D.I - I can see how the stops would be useful for sink cutouts. That's the one time I used it , but found it more trouble than it was worth. Eyeballing a witness mark to the line on the saw shroud is much faster for me. I think the guide strip glue issue is related to geography. Here in the SE USA , my guide strips fail often and regularly and have since the late 90's. We have hot and humid weather year round. Very different than Germany. I rarely hear problems in the Northeast USA or Europe where the temps are much cooler.
Gregor & Alex , your view is often voiced by many who have no clue what it's like to run a manufacturing business, or young uns who have grown up in the Information Age where everything is point, click and deliver tomorrow. I'm not picking on you.
It's just that running a global manufacturer with hundreds of products that need to be delivered withing a week at a fixed price in twenty different currencies doesn't lend itself to customization. Even someone like TSO who is small, lean, and has demonstrated the ability to quickly respond to customer feedback doesn't offer customizing of their products. It's simply a different animal.
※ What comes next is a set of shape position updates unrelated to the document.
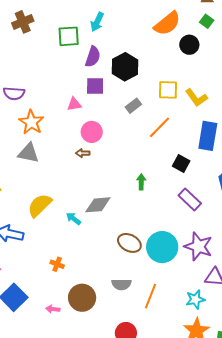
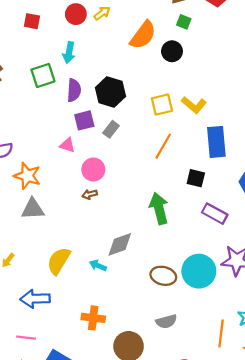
pink triangle: (74, 104) -> (67, 145), turned 42
gray rectangle: (133, 106) -> (111, 129), moved
green arrow: (141, 182) -> (159, 208), size x1.8
orange cross: (57, 264) -> (93, 318), size x1.5
orange line: (151, 296) -> (221, 333), moved

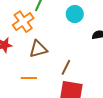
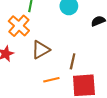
orange line: (29, 78) -> (51, 80), moved

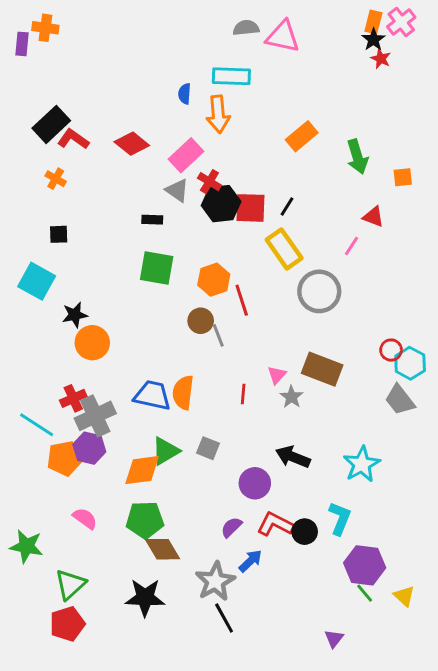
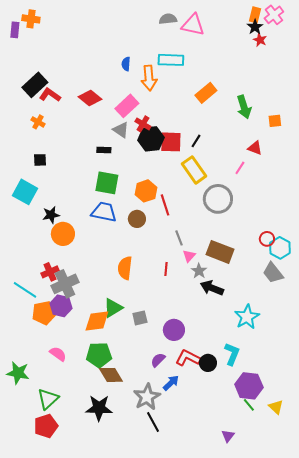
cyan rectangle: (231, 76) -> (171, 60), moved
gray line: (218, 335) -> (179, 238), moved
blue trapezoid: (152, 395) -> (104, 212), moved
gray square: (208, 448) -> (140, 318), moved, turned -35
black arrow: (293, 457) -> (212, 288), moved

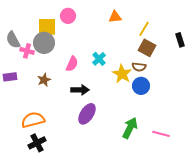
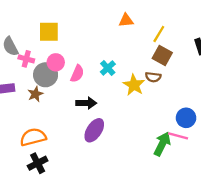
pink circle: (68, 16) -> (56, 62), moved
gray circle: (44, 43) -> (46, 75), moved
brown star: (44, 80) -> (35, 94), moved
blue circle: (141, 86) -> (186, 118), moved
green arrow: (130, 128) -> (162, 144), moved
pink line: (161, 134) -> (178, 136), moved

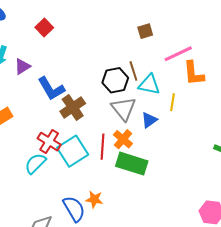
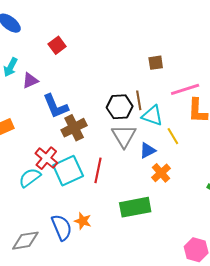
yellow line: (173, 102) -> (173, 136), turned -48
orange cross: (123, 139) -> (161, 173), moved
green rectangle: (132, 164) -> (135, 207), moved, turned -36

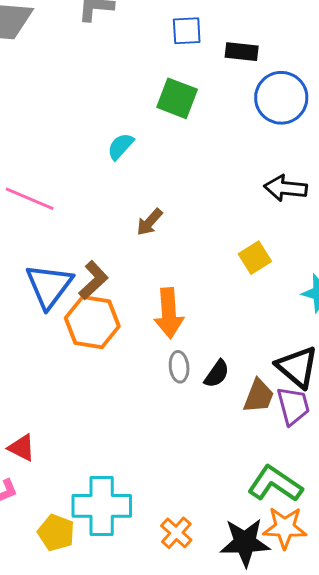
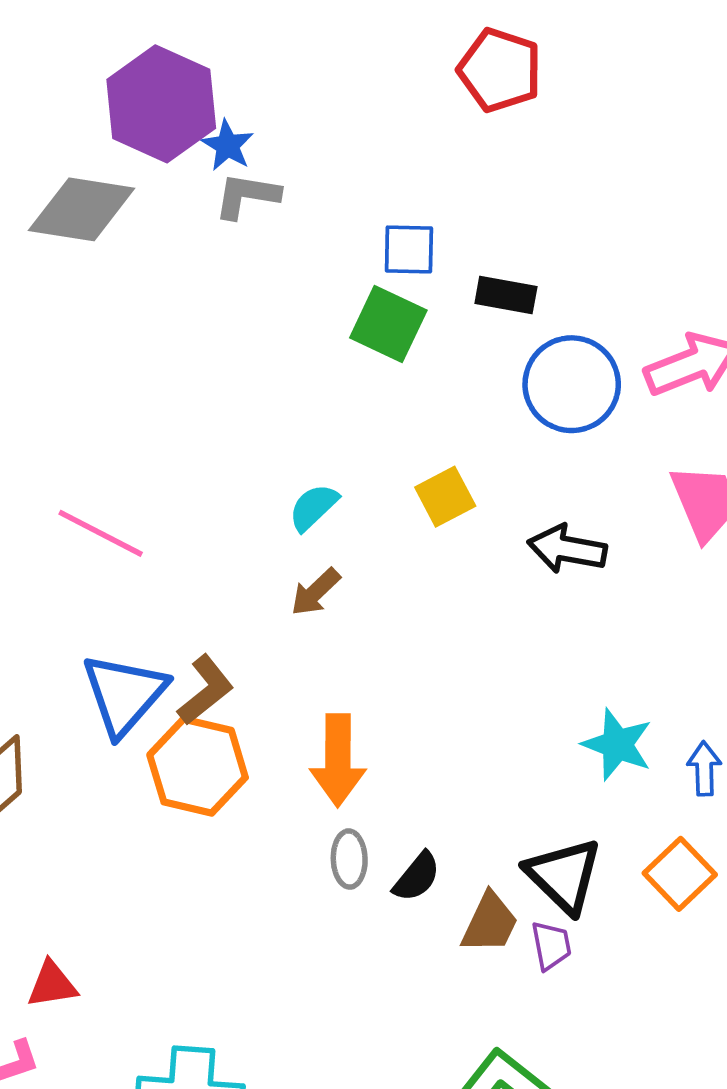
green square: (177, 98) -> (388, 324), moved
cyan semicircle: (120, 146) -> (313, 507), moved
yellow square: (255, 258) -> (445, 497), moved
purple trapezoid: (293, 406) -> (551, 946), size x0.7
red triangle: (22, 448) -> (52, 984), turned -40

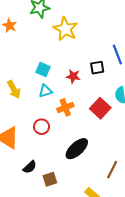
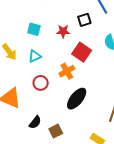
cyan triangle: (46, 91) -> (35, 56), moved
orange cross: (65, 107) -> (67, 71), moved
red square: (100, 108) -> (82, 52), moved

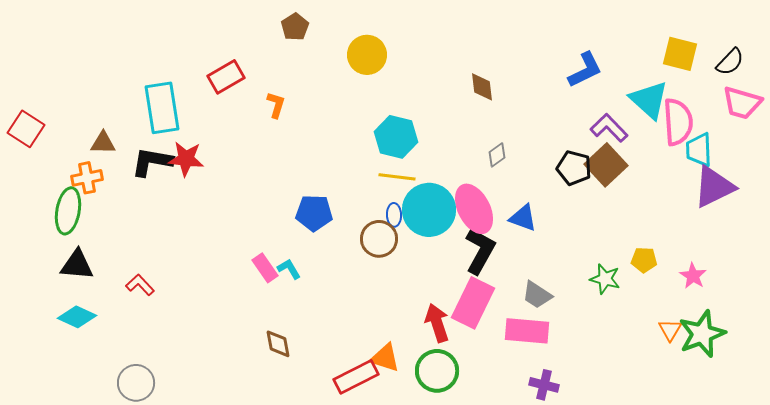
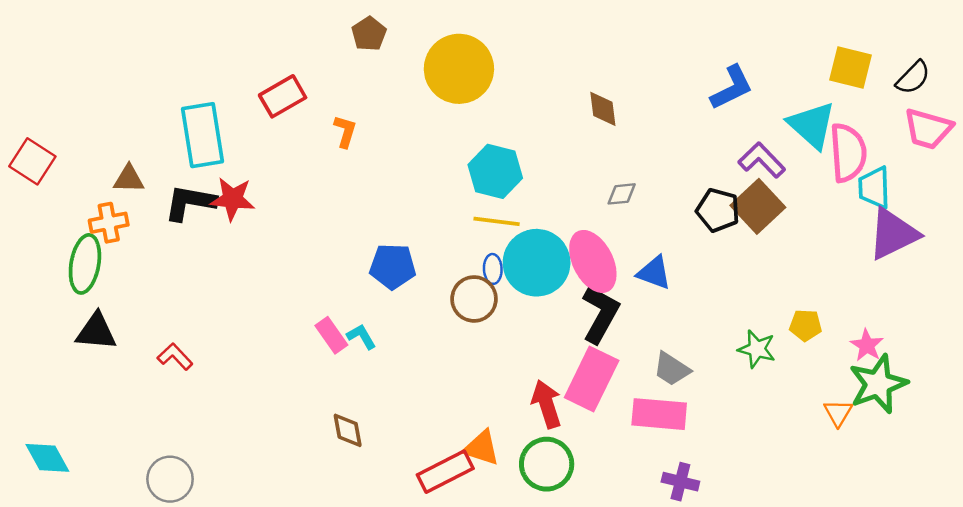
yellow circle: (367, 55) -> (459, 69), size x1.4
gray diamond: (497, 155) -> (622, 194), turned 30
cyan diamond: (77, 317) -> (47, 458), moved, turned 36
green star: (702, 334) -> (878, 384), moved

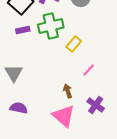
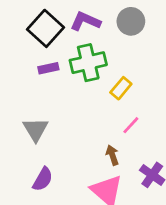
pink line: (89, 70) -> (131, 125), moved
purple semicircle: (19, 108) -> (43, 179), turned 108

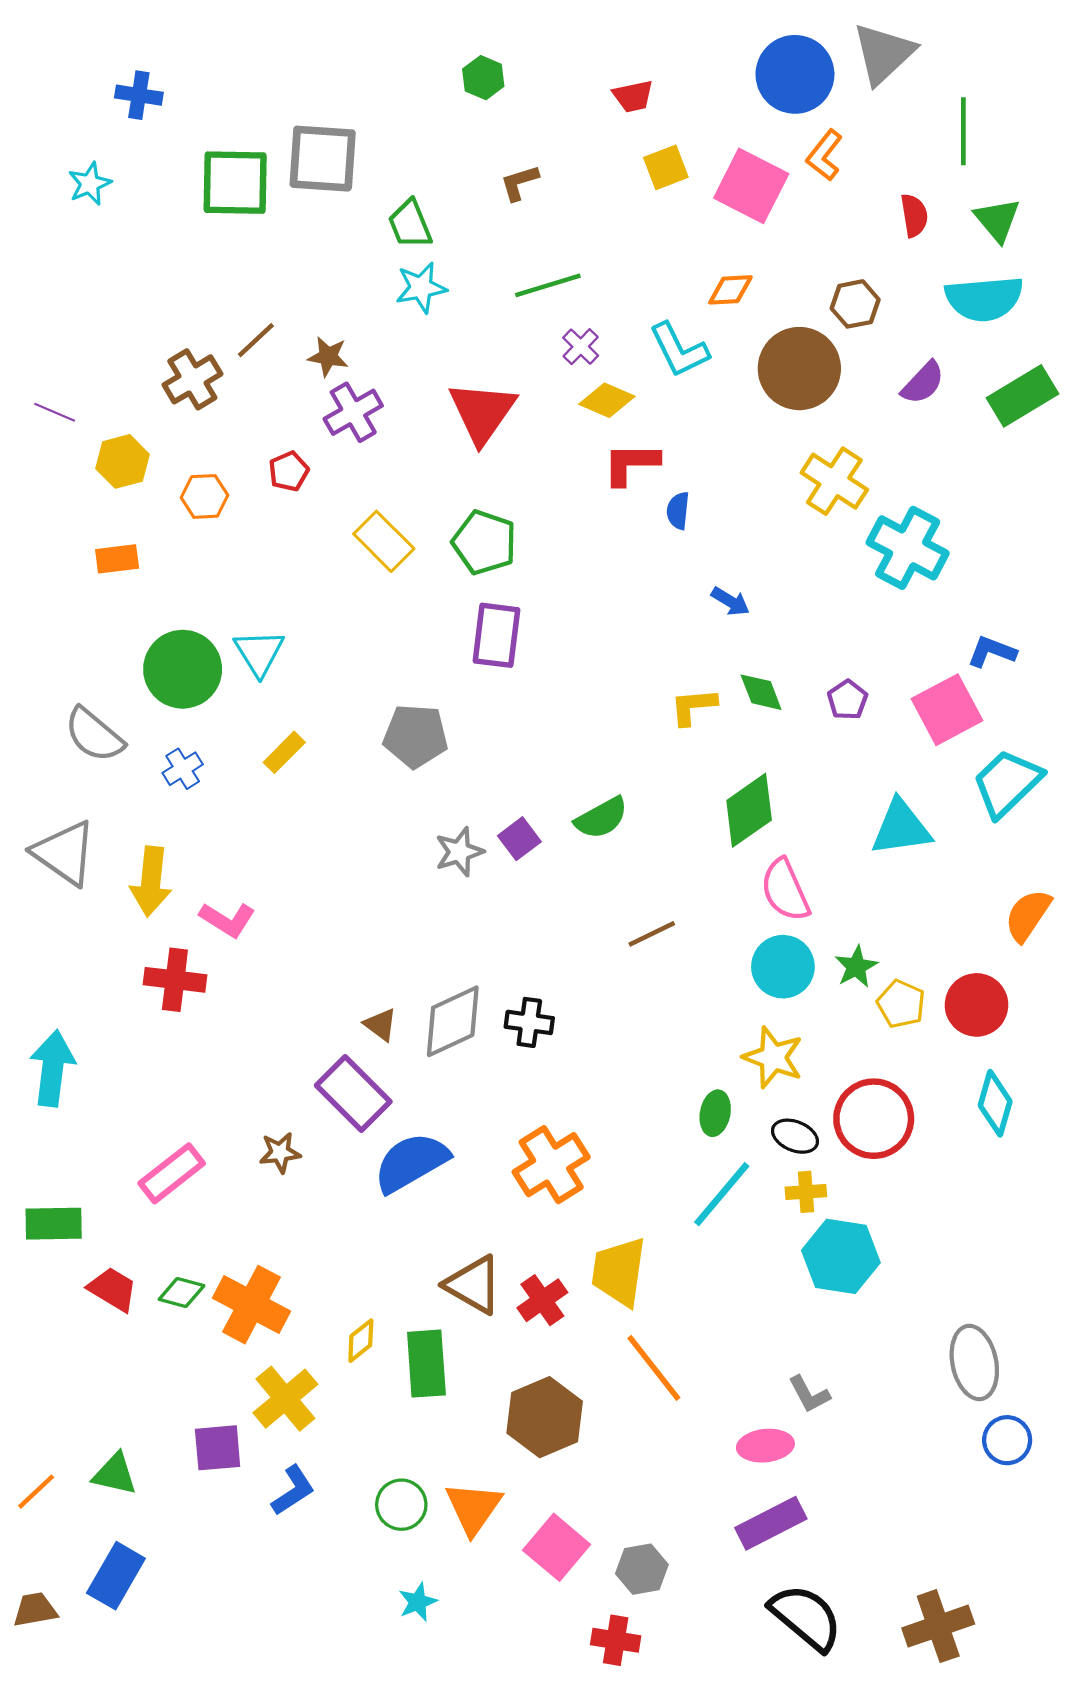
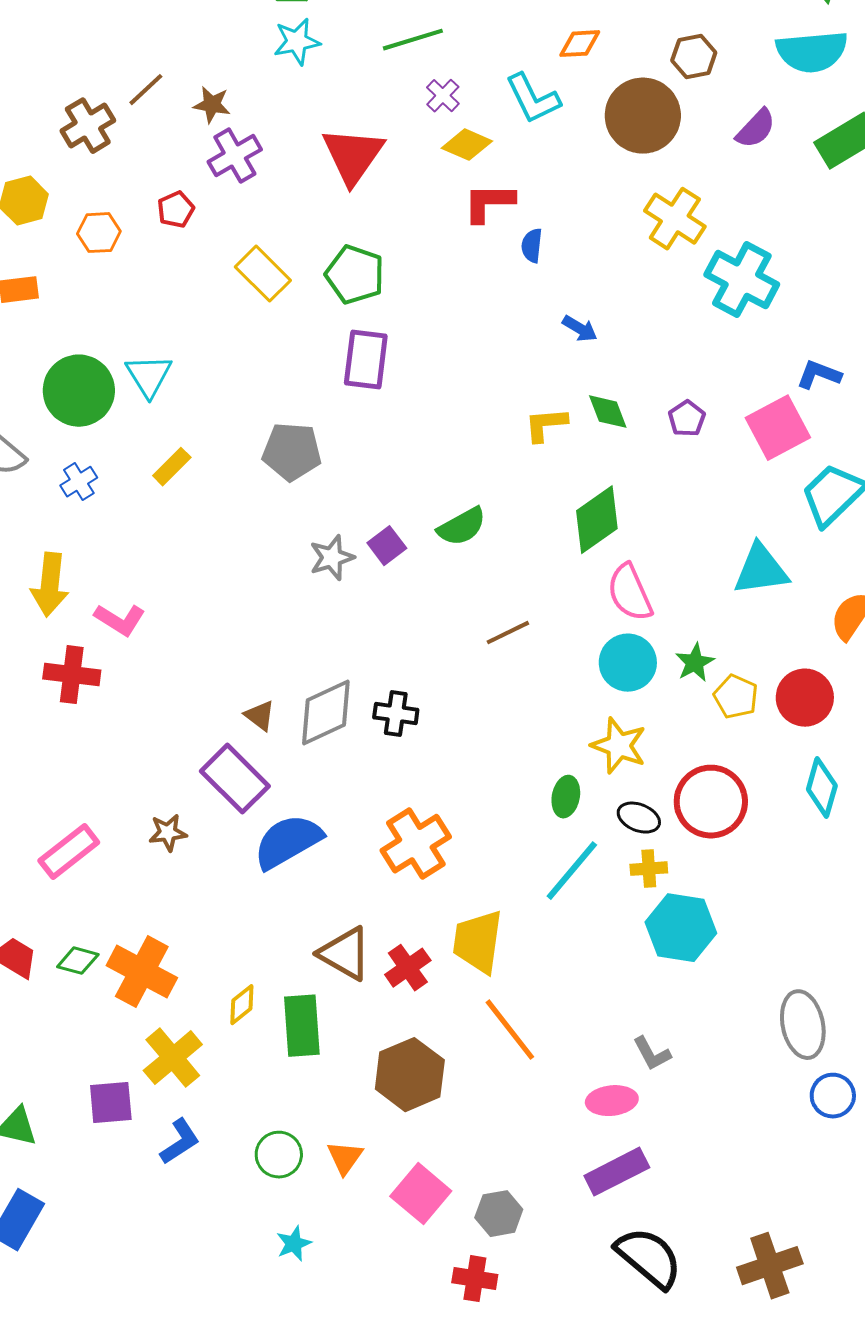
cyan triangle: (901, 828) -> (761, 570), moved
orange triangle: (473, 1508) -> (345, 1158), size x0.7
Computers/ websites can easily accept orders and UPS can deliver a widget anywhere in the world overnite. The difficulty is getting that custom order processed, priced, resent for approval, re-received, materials ordered or machine code written for your one off and then slotted into production. Produced, then custom packaging needs to be made before it's shipped. THAT takes manpower that you will have to pay for. How much more are you willing to pay for all that? And remember , your also going to have to pay for the opportunity cost that is lost by not producing our regular scheduled widgets at a known profit.
Ford could easily take your order for bronze alligator skin seats, herringbone cashmere roof lining and pink sheepskin carpets. They could also make them as they have plenty of experience with seats, roof liners and carpets in cars. No way is that going to happen though. Rolls Royce is happy to accommodate those requests though.
Peter H. Could you eleobrate on the new 3m relationship ?
Changing the extrusion really isn't prefaced by a new U.S. production line. It would just require a change to that line. Just like Germany did when they changed the rails from one spine to the current two spine design. The extruder will produce anything they want to design and pay for. Instead of a section that presses a clear stick on strip to the bottom, they would have a section/module insert one into a slot. Packaging could stay the same, and we sure as shootin know the deflector won't change.